In two separate actions, the plaintiff unions filed
complaints alleging: breach of contract and diminishment of contract,
unconstitutional diminishment of their members’ accrued financial benefits,
denial of substantive due process, and unjust enrichment to the state. The
Court of Claims consolidated the two cases and considered the parties’
competing motions for summary disposition.
The Court of Claims rejected the plaintiffs’ claims and ruled that 2012
PA 300 does not violate the plaintiffs’ rights.
The plaintiffs then appealed to the Court of Appeals, challenging four separate provisions of
2012 PA 300: (1) MCL 38.1343e, which requires a 3% contribution toward retiree
healthcare; (2) MCL 38.1343g, which requires a 4% contribution to the pension
plan for a member to remain in the Basic Plan; (3) MCL 38.1384b, which reduces
the multiplier used in calculating pension benefits for those individuals who
opt out of making the contributions required under MCL 38.1343g; and (4) MCL
38.1391a(8), which provides the mechanism for refunding contributions to
individuals who opt into the retiree healthcare plan but ultimately fail to
qualify to receive those benefits. The Court of Appeals affirmed the Court of
Claims in a published opinion.
In the Court of Appeals, the plaintiffs argued that various
State publications, explaining what retirement rights a vested employee would
receive, and prior legislation concerning the Michigan Public School Employees’
Retirement System established a contractual right that was impaired by 2012 PA
300. The Court of Appeals ruled that the
documents relied on by the plaintiffs did not create an enforceable contractual
right. The panel also held that the
plaintiffs’ argument that the prior legislation created a contractual right was
rejected in Studier v Michigan Pub School
Employees’ Retirement Bd, 472 Mich 642 (2005). For these reasons, the appeals court ruled
that the plaintiffs failed to show that 2012 PA 300 unconstitutionally impaired
their existing contractual obligations to pension and retiree healthcare
The Court of Appeals further ruled that the plaintiffs
failed to establish any other constitutional violation.
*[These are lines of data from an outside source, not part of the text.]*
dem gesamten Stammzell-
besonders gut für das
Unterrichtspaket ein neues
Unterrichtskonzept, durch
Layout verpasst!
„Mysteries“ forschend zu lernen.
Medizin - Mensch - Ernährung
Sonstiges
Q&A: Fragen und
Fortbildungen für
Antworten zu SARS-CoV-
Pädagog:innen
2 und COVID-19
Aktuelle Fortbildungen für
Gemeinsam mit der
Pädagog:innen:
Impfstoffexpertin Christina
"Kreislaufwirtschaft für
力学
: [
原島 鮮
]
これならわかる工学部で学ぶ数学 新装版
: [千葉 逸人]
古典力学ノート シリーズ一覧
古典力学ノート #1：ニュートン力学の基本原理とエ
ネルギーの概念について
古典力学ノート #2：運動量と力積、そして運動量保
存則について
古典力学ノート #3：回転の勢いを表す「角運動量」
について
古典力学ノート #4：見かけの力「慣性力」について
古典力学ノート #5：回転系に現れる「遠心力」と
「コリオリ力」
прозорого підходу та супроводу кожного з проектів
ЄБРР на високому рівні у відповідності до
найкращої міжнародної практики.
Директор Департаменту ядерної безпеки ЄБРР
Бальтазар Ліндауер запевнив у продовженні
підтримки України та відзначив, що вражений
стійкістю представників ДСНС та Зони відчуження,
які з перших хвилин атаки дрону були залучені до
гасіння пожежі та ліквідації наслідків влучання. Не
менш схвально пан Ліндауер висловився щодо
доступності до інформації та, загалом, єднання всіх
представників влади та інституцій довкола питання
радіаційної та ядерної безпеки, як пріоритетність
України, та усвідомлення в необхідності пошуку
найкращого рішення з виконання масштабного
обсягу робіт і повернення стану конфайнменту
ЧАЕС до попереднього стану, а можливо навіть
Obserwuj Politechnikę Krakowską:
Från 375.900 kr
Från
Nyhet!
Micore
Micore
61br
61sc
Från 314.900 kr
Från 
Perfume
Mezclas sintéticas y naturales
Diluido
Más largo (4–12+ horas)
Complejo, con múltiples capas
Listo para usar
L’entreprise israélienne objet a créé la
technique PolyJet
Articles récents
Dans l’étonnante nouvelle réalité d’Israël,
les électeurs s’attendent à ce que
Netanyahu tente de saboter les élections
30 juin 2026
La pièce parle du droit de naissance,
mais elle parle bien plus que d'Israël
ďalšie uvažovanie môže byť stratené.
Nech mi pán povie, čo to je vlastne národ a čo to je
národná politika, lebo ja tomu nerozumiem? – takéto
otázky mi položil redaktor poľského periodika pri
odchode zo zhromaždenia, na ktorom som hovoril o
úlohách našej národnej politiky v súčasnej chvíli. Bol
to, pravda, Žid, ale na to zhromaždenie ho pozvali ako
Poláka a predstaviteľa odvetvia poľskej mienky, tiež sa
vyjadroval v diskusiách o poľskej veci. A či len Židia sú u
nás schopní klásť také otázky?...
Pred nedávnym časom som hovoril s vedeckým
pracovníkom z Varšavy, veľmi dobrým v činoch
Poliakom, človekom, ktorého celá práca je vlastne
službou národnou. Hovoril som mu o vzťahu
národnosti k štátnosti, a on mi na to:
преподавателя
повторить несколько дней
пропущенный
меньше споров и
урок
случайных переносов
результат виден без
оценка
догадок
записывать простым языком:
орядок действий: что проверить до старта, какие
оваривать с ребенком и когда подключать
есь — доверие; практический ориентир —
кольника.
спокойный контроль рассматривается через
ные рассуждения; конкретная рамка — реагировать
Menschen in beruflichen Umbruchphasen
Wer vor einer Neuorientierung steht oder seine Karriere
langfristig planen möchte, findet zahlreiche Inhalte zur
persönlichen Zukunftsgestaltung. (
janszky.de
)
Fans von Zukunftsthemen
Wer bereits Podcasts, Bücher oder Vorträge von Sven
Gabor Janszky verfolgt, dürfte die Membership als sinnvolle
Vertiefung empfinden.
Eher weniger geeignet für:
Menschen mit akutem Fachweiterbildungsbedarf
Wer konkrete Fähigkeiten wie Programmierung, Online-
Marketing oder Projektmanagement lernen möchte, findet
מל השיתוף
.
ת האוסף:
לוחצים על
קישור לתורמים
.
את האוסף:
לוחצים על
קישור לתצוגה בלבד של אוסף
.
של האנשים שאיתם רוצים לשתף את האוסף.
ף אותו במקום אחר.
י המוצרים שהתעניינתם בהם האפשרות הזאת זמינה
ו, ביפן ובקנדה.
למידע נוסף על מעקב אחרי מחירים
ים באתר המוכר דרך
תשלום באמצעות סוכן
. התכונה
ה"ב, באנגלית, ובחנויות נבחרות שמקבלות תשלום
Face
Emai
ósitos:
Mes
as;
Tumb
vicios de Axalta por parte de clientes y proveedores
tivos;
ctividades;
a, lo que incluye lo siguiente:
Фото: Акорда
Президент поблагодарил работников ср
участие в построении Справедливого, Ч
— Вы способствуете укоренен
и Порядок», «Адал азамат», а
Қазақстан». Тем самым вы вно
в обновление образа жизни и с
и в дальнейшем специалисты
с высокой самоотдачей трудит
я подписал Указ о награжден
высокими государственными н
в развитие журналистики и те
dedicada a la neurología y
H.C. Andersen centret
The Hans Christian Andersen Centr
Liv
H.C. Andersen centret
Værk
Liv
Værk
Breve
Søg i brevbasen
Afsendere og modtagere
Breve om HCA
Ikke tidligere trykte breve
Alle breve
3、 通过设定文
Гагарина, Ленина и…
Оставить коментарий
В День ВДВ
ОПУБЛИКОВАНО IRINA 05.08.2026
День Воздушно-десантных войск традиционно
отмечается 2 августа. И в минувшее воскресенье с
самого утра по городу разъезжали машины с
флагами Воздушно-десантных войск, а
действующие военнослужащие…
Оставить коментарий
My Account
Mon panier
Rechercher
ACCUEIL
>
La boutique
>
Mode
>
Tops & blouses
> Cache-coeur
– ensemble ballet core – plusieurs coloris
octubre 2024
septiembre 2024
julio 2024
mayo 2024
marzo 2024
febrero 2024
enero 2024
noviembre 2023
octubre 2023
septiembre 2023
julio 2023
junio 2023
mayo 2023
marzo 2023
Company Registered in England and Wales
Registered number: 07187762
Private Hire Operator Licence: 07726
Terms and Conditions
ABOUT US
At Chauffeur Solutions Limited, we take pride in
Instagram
While the state constitution protects the
“accrued financial benefits of each pension plan and retirement system of the
state,” Const 1963, art 9, § 24, and provides that such benefits shall not be
“diminished or impaired,” this provision protects only vested benefits, the
panel held. Article 9, § 24 does not
protect future benefits. Because 2012 PA
300 “does nothing to impact or impair members’ vested pension benefits,” the
plaintiffs’ constitutional challenge failed.
With regard to retiree healthcare benefits, the Court of Appeals noted
that employee contributions under 2012 PA 300 are voluntary. “A member may now choose to either continue
to participate in the retiree healthcare program and contribute 3% of his or
her salary to do so, or the member may simply opt out of the program
altogether.” For similar reasons, the
Court of Appeals held that the provisions of 2012 PA 300 did not violate the
plaintiffs’ substantive due process rights and did not amount to an
unconstitutional taking of the plaintiffs’ property.
The plaintiffs filed an application for leave to appeal to
the Supreme Court. In an order dated
May 21, 2014, the Supreme Court granted the application.